LISBONNE, 11 février – Un groupe de hauts dirigeants européens a rejoint le Directeur général du BIT et les représentants des partenaires sociaux ici aujourd’hui pour une discussion de haut niveau sur les réponses politiques globales à la crise financière et économique.
Le débat, qui s'est déroulé dans le cadre de la 8e Réunion régionale européenne de l’OIT, a analysé une série de mesures que les gouvernements, les travailleurs et les employeurs sont en train d’adopter, ou pourraient adopter, pour minimiser l’impact négatif de la crise sur l’emploi, le marché du travail et la situation sociale, et pour préparer la reprise.
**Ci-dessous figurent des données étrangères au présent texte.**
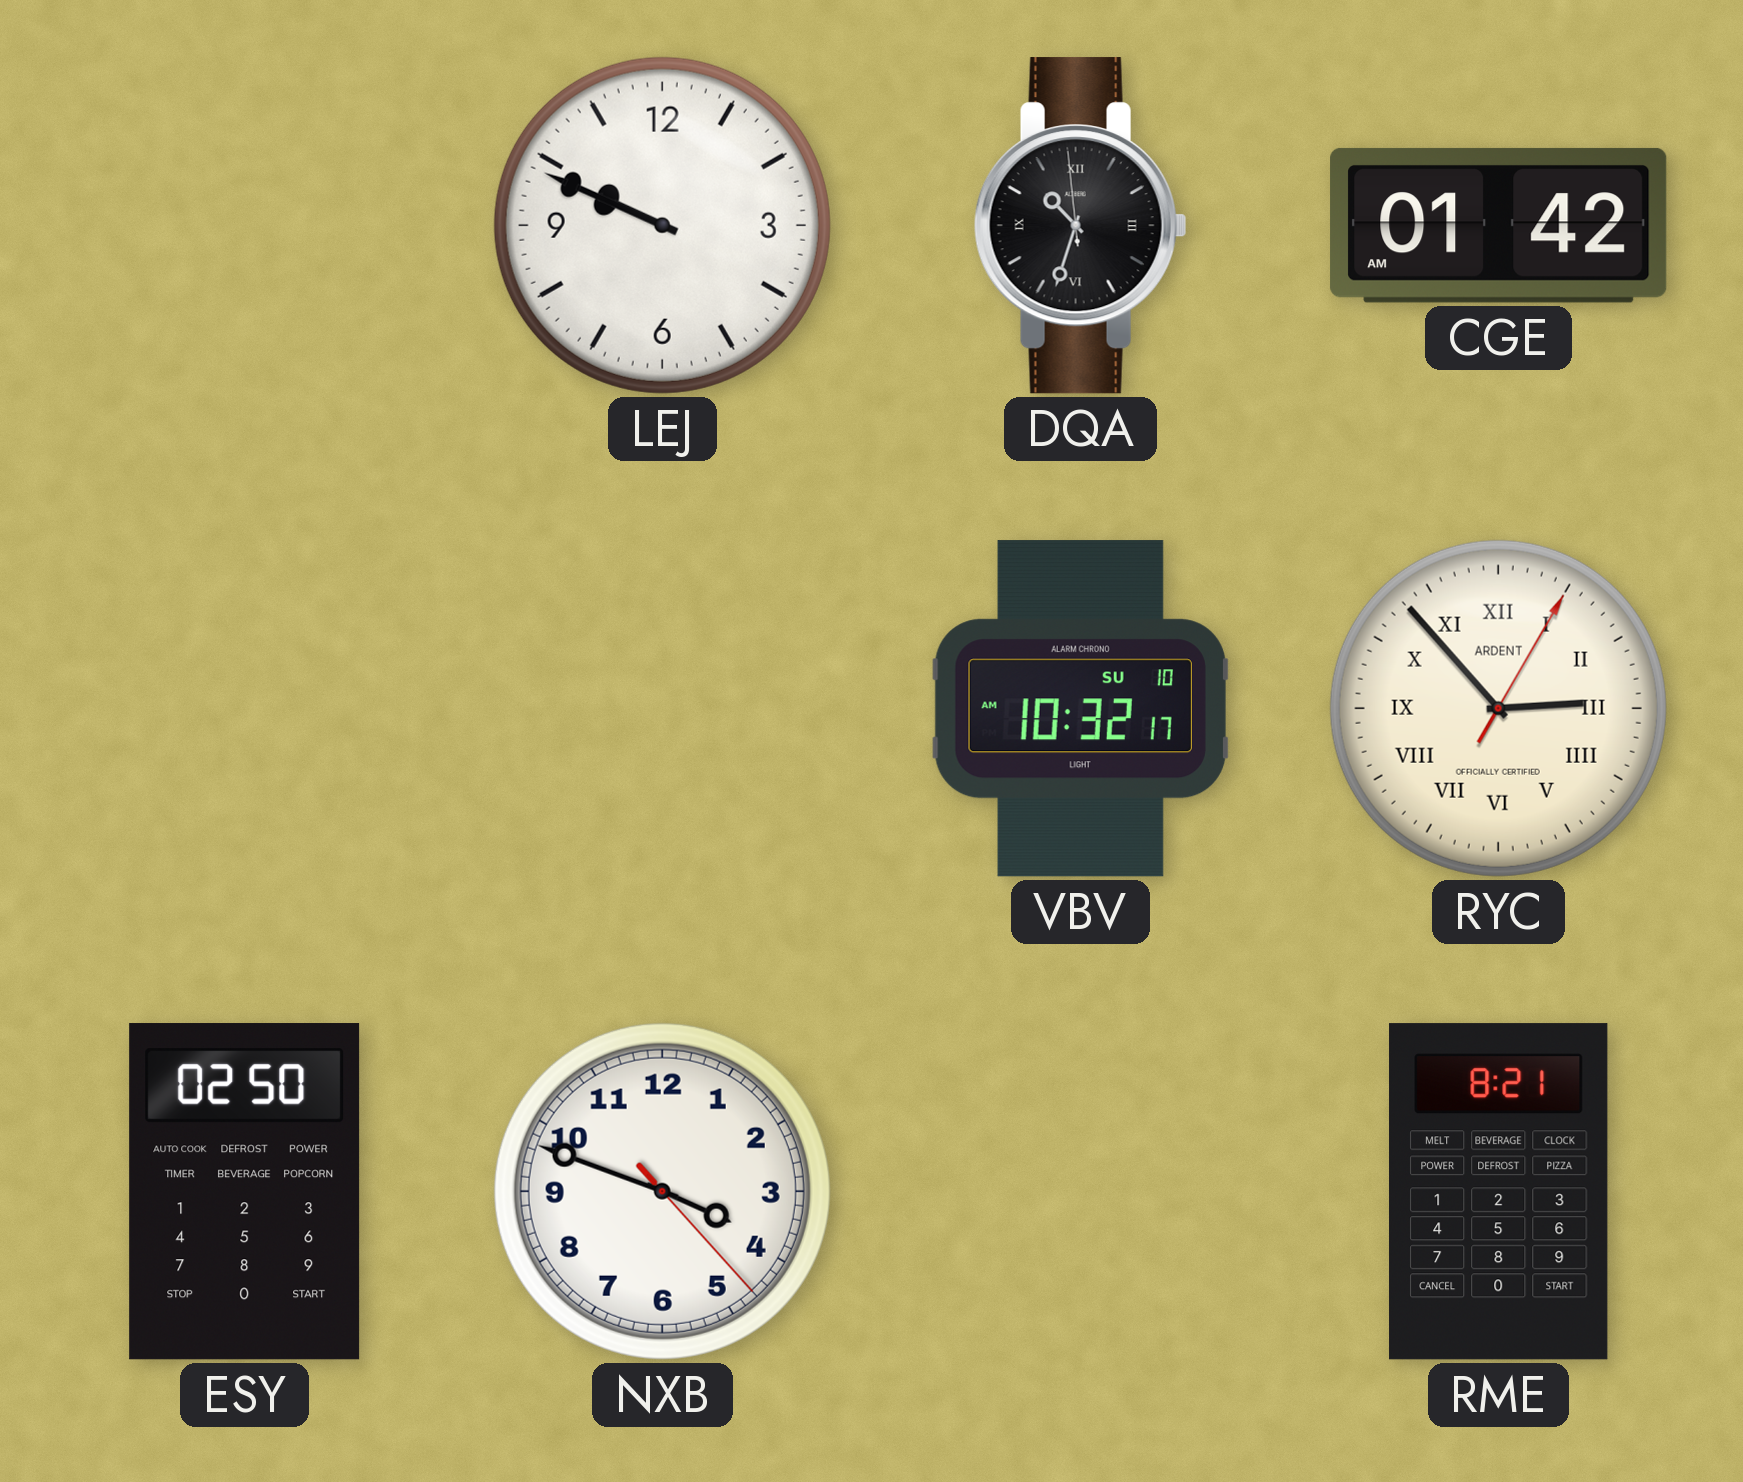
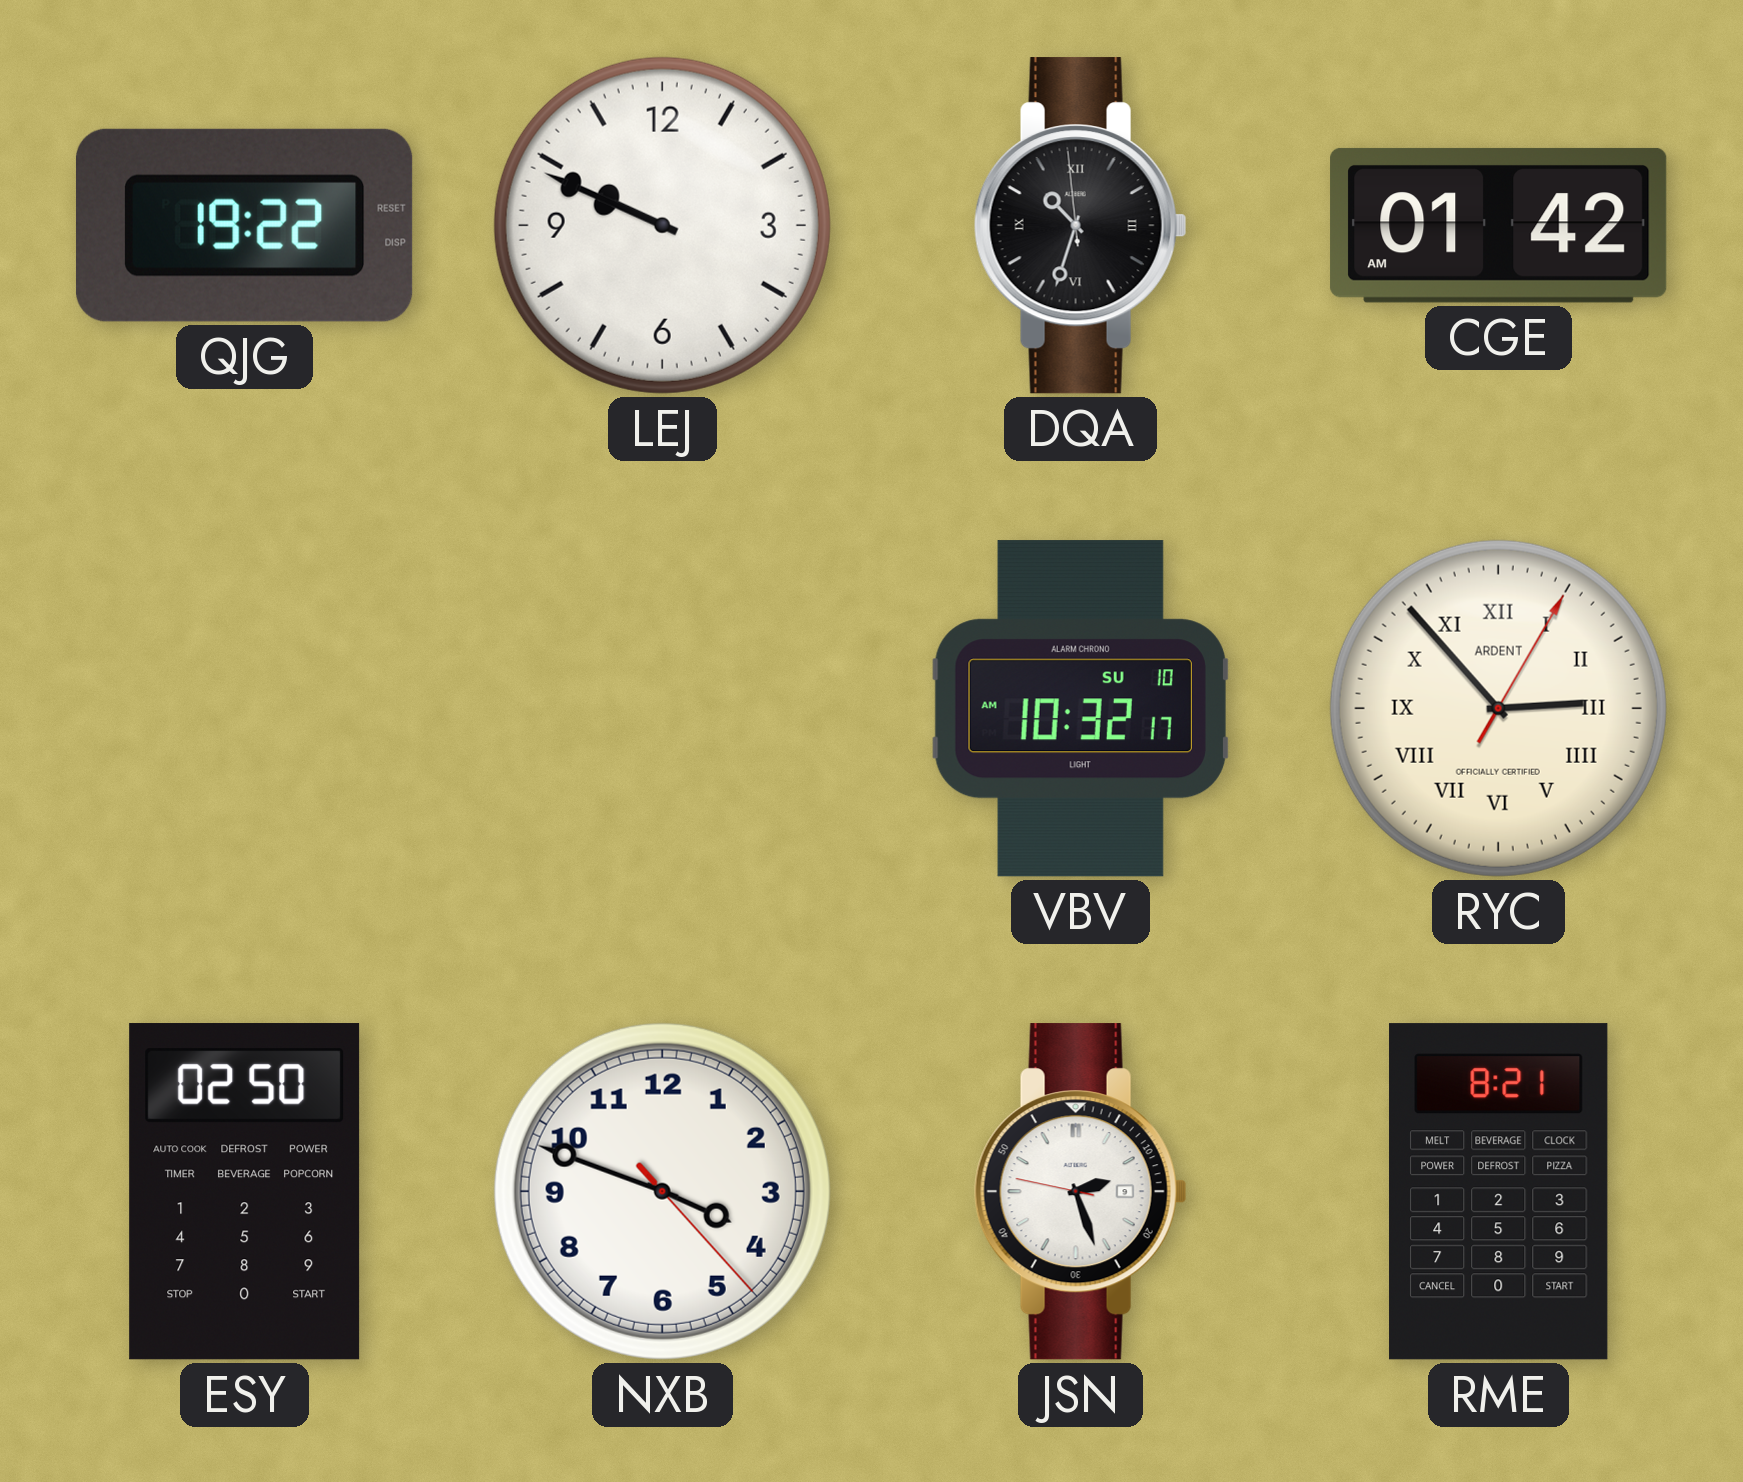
QJG: none -> 19:22
JSN: none -> 2:26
Le Premier ministre moldave S.E. Mme Zinaida Greceanii s’est référée aux mesures que son pays avait mises en place avant la crise et qui contribuent aujourd’hui à en réduire les effets négatifs. «Nous avons encouragé le développement économique, l’investissement et nous avons réussi à créer un certain nombre d’emplois. Ces mesures sont particulièrement importantes pour notre économie dans le contexte actuel. Nous avons également mis sur pied un conseil de surveillance pour contrôler le développement de notre secteur financier.»
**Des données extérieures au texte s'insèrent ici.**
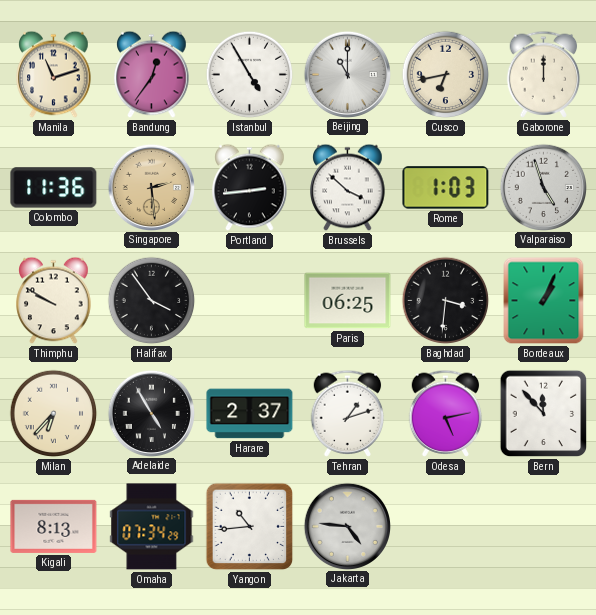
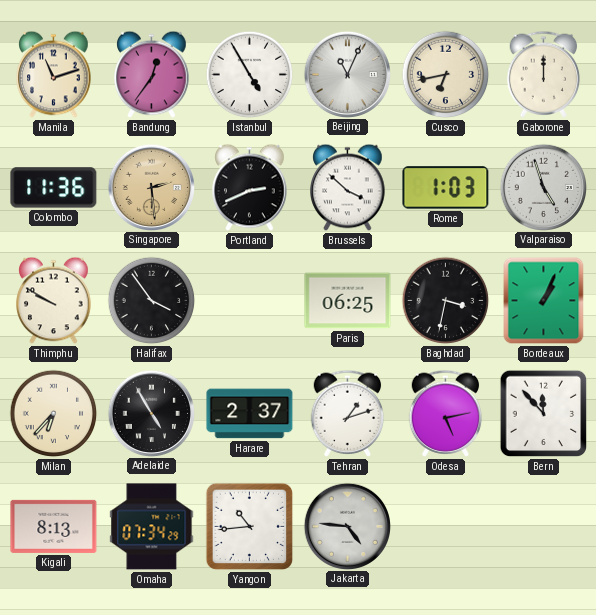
Beijing: 11:00 -> 11:04
Portland: 2:44 -> 2:41
Baghdad: 3:31 -> 3:32
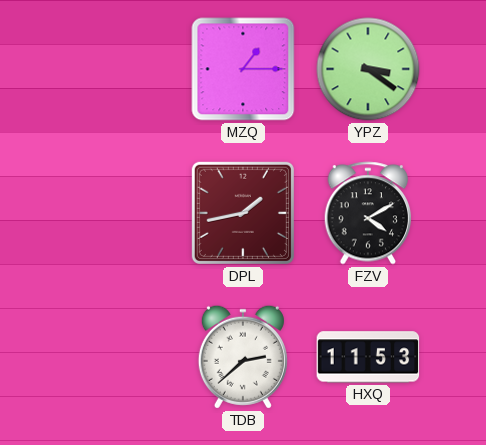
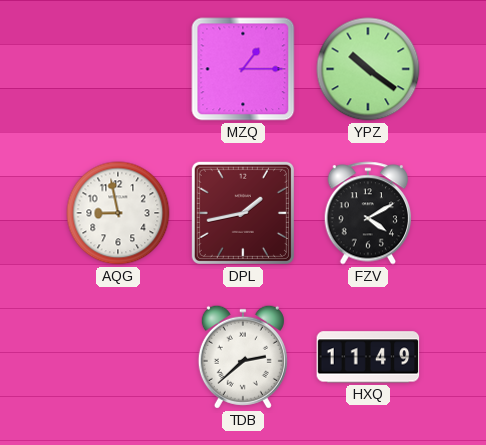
YPZ: 3:21 -> 10:21
AQG: none -> 8:58
HXQ: 11:53 -> 11:49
La discussion était présidée par le Directeur général du BIT, Juan Somavia, qui a souligné l’importance de parvenir à un rythme de croissance plus équilibré pour pérenniser la reprise. «Le modèle de mondialisation actuel a – depuis trente ans – réduit le pourcentage de la part des salaires dans le produit national. Maintenant, nous en sommes à dire qu’il nous faut augmenter le pouvoir d’achat. L’une des conclusions que nous pouvons peut-être tirer de cette crise est qu’à l’avenir la part des salaires dans le PIB doit être supérieure à ce qu’elle a été ces trente dernières années. Le dialogue social peut nous aider à trouver les moyens d’y parvenir», a déclaré M. Somavia.
Le Premier ministre tchèque, Alexandr Vondra, dont le pays exerce la Présidence tournante de l’Union européenne, a mis l’accent sur la gravité de la crise économique, mais il a aussi souligné la nécessité d’éviter les mesures protectionnistes qui pourraient conduire à une distorsion du marché européen. «Il est crucial de résister à la tentation d’augmenter le protectionnisme, à l’intérieur comme à l’extérieur de l’Europe… Une approche coordonnée est essentielle», a-t-il déclaré.
Le ministre du Travail du Luxembourg, François Biltgen, a aussi fait allusion au besoin de coordonner les actions entre pays. «Nous ne résoudrons pas une crise mondiale en adoptant des bribes de solutions nationales ou en nous réfugiant derrière des barrières protectionnistes. Ne retournons pas au modèle de mondialisation qui était naguère le nôtre, parce qu’alors nous nous exposerions aux mêmes problèmes qu’aujourd’hui, en pire.»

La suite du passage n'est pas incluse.